Problem to work on: This task requires every entry to be set down again exactly.

[Records drawn from a dataset]

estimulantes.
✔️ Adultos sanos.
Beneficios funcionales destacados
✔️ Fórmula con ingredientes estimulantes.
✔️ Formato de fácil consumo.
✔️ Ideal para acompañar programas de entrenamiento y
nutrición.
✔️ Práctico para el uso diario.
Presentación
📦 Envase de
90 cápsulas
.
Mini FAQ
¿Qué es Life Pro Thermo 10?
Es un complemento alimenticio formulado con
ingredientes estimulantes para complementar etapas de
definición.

Written answer:
estimulantes.
✔️ Adultos sanos.
Beneficios funcionales destacados
✔️ Fórmula con ingredientes estimulantes.
✔️ Formato de fácil consumo.
✔️ Ideal para acompañar programas de entrenamiento y
nutrición.
✔️ Práctico para el uso diario.
Presentación
📦 Envase de
90 cápsulas
.
Mini FAQ
¿Qué es Life Pro Thermo 10?
Es un complemento alimenticio formulado con
ingredientes estimulantes para complementar etapas de
definición.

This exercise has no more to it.